An example is the GTX 1660 Ti which has the NVIDIA Turing architecture and the GTX 1070 which makes use of the Pascal architecture.
And so between companies, they are going to have different GPU architectures.
Differences in GPU architecture mean differences between AMD Stream processors and NVIDIA CUDA cores.
AMD stream processors are smaller and run on lower frequencies whilst NVIDIA CUDA cores are bigger and run on higher frequencies.
AMD Stream Processors
NVIDIA CUDA Cores
Run At Lower Frequencies
Run At High Frequencies
Small in Size
Large In Size
Do The Number of NVIDIA CUDA Cores And AMD Stream Processors Make A Big Difference?
Yes, the number of NVIDIA CUDA Cores and AMD Stream Processors do make a huge difference. Just like the more cores, a CPU has the more powerful it is. The same logic applies to GPUs.
If you are comparing two GPUs from the same company and architecture. The one with more CUDA/Stream processors is going to be the more powerful one.
An RTX 3070 is going to have more CUDA cores than an RTX 3060.
There is a catch though. You can’t compare the performance of two GPUs if they are from different series or companies using the number of stream processors or CUDA cores only.
This is because each company has its own GPU architecture that they use.
This is why you can’t use the CUDA cores or stream processors to solely determine the power of a GPU. This is the reason why benchmarks exist.
A perfect example is the GTX 1070 and RTX 2060. Both have the same amount of CUDA cores. According to Userbenchmark, the RTX 2060 beats the GTX 1070 by 6 per cent.
Yes, the more CUDA cores or stream processors a GPU the more powerful it is. Only if it belongs to the same family.
Using the amount of AMD stream processors and NVIDIA CUDA cores to determine the power of a GPU is a sure way to make wrong conclusions.
This brings us back to the GPU architecture. A major reason for the difference in performance in GPUs.
How Many CUDA Cores Equal a Stream Processor?
Can you convert the number of NVIDIA CUDA cores to AMD stream processors?

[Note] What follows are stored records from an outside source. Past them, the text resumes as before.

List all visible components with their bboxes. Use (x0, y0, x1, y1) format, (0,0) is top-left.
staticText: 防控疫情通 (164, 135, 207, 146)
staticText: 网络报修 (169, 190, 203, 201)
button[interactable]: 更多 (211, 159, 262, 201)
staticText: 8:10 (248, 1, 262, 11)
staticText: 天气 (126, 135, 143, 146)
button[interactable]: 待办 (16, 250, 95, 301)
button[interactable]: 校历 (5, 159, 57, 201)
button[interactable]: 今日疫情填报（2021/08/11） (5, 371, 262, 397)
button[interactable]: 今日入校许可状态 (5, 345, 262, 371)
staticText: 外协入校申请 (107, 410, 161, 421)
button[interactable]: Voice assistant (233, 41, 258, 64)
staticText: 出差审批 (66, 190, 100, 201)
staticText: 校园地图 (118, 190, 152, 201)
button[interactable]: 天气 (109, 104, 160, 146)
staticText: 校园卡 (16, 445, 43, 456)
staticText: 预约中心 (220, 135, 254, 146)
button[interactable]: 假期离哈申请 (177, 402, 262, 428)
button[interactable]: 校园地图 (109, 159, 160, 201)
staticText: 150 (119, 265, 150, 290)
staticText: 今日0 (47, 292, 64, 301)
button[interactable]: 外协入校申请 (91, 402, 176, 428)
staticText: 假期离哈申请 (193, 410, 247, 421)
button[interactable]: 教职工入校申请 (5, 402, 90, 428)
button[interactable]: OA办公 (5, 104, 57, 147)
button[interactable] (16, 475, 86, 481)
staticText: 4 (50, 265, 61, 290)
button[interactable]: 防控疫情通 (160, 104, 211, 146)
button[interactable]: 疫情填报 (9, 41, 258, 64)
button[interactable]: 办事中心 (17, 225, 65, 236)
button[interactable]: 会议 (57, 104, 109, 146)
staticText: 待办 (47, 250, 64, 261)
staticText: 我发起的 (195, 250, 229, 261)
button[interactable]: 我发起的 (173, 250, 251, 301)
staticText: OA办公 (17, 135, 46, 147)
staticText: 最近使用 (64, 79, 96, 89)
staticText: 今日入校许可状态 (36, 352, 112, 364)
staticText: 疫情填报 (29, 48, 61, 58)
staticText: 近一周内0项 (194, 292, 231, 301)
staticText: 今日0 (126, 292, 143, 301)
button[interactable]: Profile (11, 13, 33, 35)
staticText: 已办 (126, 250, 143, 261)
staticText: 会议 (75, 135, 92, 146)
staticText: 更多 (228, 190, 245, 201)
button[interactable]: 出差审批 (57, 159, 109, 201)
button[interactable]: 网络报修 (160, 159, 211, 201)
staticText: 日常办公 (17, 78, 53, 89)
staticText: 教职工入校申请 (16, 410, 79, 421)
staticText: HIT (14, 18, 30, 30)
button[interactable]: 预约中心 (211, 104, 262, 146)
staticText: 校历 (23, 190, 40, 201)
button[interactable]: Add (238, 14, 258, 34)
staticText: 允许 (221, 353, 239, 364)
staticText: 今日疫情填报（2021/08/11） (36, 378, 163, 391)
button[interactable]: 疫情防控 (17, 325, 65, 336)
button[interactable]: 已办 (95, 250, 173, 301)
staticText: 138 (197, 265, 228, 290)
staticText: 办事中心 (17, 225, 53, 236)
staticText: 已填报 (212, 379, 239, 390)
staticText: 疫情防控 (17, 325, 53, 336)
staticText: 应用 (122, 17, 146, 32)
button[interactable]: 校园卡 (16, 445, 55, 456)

There is no way to convert the number of NVIDIA CUDA cores to AMD stream processors. There are no formulas like that.
It’s not even possible. Here’s why.
- GPU architectures are not the same
- The differences we talked about earlier between NVIDIA CUDA cores and AMD stream processors.

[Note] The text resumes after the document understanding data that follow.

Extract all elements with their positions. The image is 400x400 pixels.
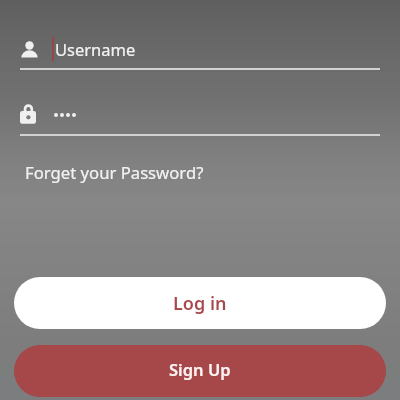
other: Password [20, 104, 36, 124]
other: User [21, 41, 38, 58]
staticText: Log in [173, 291, 227, 316]
button[interactable]: Sign Up [14, 345, 386, 397]
staticText: Username [55, 38, 136, 60]
staticText: Forget your Password? [25, 161, 204, 184]
button[interactable]: Password [20, 104, 380, 124]
button[interactable]: Forget your Password? [25, 161, 204, 184]
staticText: Sign Up [169, 358, 231, 380]
button[interactable]: User [21, 37, 380, 61]
button[interactable]: Log in [14, 277, 386, 329]
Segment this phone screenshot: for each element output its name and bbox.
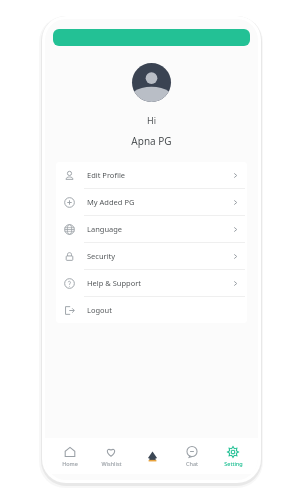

Yes, even though we said they are the same i.e have the same function in pixel processing. NVIDIA and AMD took different approaches in making and implementing them in their respective GPU architectures.
So you can’t convert 1920 NVIDIA CUDA cores to X number of stream processors or vice versa. It’s like saying you want to convert an Intel CPU to an AMD CPU. Even though they are both CPUs you can’t do that.
The only true way to know which is better is by benchmarking the GPUs. Benchmarking is the only way to know which is more powerful.
There it is for NVIDIA CUDA cores Vs. AMD Stream Processors. Their functions are similar but the way they are implemented by NVIDIA and AMD results in some differences.
In addition to that, AMD stream processors and NVIDIA CUDA cores are a way to tell how powerful a GPU is.
Although this applies only if they belong to the same GPU architecture or family. A sure way to compare performance is by checking their benchmarks.